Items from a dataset
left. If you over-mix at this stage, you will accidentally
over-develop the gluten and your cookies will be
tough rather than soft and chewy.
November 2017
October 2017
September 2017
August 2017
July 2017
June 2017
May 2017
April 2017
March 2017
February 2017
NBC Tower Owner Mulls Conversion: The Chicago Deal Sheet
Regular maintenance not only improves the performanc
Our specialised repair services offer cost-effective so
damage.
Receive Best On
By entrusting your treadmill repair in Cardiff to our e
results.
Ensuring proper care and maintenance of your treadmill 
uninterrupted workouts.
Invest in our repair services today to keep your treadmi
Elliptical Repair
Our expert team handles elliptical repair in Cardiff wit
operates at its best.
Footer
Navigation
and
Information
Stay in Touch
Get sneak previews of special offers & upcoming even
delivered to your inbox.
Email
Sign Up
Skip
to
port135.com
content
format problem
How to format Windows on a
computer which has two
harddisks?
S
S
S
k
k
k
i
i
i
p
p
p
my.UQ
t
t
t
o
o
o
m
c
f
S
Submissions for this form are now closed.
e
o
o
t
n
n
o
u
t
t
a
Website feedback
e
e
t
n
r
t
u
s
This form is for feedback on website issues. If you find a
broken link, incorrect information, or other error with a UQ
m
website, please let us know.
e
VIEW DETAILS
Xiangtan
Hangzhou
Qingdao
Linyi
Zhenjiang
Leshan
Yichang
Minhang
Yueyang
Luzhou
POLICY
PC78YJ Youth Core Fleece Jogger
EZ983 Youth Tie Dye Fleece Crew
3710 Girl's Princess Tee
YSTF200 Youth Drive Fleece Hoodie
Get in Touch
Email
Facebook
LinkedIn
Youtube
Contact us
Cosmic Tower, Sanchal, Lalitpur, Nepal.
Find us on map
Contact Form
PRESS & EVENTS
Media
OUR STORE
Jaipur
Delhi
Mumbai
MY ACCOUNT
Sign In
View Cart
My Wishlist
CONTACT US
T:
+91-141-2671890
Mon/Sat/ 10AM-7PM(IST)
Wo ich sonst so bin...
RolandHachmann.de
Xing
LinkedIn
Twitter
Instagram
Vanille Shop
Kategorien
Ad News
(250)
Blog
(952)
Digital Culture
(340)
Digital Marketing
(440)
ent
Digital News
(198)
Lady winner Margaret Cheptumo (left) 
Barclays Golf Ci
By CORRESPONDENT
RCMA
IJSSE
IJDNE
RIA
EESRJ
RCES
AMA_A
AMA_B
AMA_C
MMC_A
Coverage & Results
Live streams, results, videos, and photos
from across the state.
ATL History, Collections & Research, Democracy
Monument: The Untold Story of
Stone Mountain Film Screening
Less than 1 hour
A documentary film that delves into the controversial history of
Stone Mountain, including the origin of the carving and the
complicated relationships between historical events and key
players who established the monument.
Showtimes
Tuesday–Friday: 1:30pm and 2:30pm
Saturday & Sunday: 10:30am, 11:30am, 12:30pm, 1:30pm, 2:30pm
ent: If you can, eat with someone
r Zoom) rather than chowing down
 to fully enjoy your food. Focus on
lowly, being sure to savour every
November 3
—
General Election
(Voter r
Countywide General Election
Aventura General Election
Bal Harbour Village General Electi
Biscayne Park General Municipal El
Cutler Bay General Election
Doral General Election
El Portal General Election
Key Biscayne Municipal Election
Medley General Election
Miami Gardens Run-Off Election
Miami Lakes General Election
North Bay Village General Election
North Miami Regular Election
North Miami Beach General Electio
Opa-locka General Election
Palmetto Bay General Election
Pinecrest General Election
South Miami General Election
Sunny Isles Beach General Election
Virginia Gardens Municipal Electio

**Required work:** Whatever lines appear above, reproduce every one of them exactly.

**Answer below:**
left. If you over-mix at this stage, you will accidentally
over-develop the gluten and your cookies will be
tough rather than soft and chewy.
November 2017
October 2017
September 2017
August 2017
July 2017
June 2017
May 2017
April 2017
March 2017
February 2017
NBC Tower Owner Mulls Conversion: The Chicago Deal Sheet
Regular maintenance not only improves the performanc
Our specialised repair services offer cost-effective so
damage.
Receive Best On
By entrusting your treadmill repair in Cardiff to our e
results.
Ensuring proper care and maintenance of your treadmill 
uninterrupted workouts.
Invest in our repair services today to keep your treadmi
Elliptical Repair
Our expert team handles elliptical repair in Cardiff wit
operates at its best.
Footer
Navigation
and
Information
Stay in Touch
Get sneak previews of special offers & upcoming even
delivered to your inbox.
Email
Sign Up
Skip
to
port135.com
content
format problem
How to format Windows on a
computer which has two
harddisks?
S
S
S
k
k
k
i
i
i
p
p
p
my.UQ
t
t
t
o
o
o
m
c
f
S
Submissions for this form are now closed.
e
o
o
t
n
n
o
u
t
t
a
Website feedback
e
e
t
n
r
t
u
s
This form is for feedback on website issues. If you find a
broken link, incorrect information, or other error with a UQ
m
website, please let us know.
e
VIEW DETAILS
Xiangtan
Hangzhou
Qingdao
Linyi
Zhenjiang
Leshan
Yichang
Minhang
Yueyang
Luzhou
POLICY
PC78YJ Youth Core Fleece Jogger
EZ983 Youth Tie Dye Fleece Crew
3710 Girl's Princess Tee
YSTF200 Youth Drive Fleece Hoodie
Get in Touch
Email
Facebook
LinkedIn
Youtube
Contact us
Cosmic Tower, Sanchal, Lalitpur, Nepal.
Find us on map
Contact Form
PRESS & EVENTS
Media
OUR STORE
Jaipur
Delhi
Mumbai
MY ACCOUNT
Sign In
View Cart
My Wishlist
CONTACT US
T:
+91-141-2671890
Mon/Sat/ 10AM-7PM(IST)
Wo ich sonst so bin...
RolandHachmann.de
Xing
LinkedIn
Twitter
Instagram
Vanille Shop
Kategorien
Ad News
(250)
Blog
(952)
Digital Culture
(340)
Digital Marketing
(440)
ent
Digital News
(198)
Lady winner Margaret Cheptumo (left) 
Barclays Golf Ci
By CORRESPONDENT
RCMA
IJSSE
IJDNE
RIA
EESRJ
RCES
AMA_A
AMA_B
AMA_C
MMC_A
Coverage & Results
Live streams, results, videos, and photos
from across the state.
ATL History, Collections & Research, Democracy
Monument: The Untold Story of
Stone Mountain Film Screening
Less than 1 hour
A documentary film that delves into the controversial history of
Stone Mountain, including the origin of the carving and the
complicated relationships between historical events and key
players who established the monument.
Showtimes
Tuesday–Friday: 1:30pm and 2:30pm
Saturday & Sunday: 10:30am, 11:30am, 12:30pm, 1:30pm, 2:30pm
ent: If you can, eat with someone
r Zoom) rather than chowing down
 to fully enjoy your food. Focus on
lowly, being sure to savour every
November 3
—
General Election
(Voter r
Countywide General Election
Aventura General Election
Bal Harbour Village General Electi
Biscayne Park General Municipal El
Cutler Bay General Election
Doral General Election
El Portal General Election
Key Biscayne Municipal Election
Medley General Election
Miami Gardens Run-Off Election
Miami Lakes General Election
North Bay Village General Election
North Miami Regular Election
North Miami Beach General Electio
Opa-locka General Election
Palmetto Bay General Election
Pinecrest General Election
South Miami General Election
Sunny Isles Beach General Election
Virginia Gardens Municipal Electio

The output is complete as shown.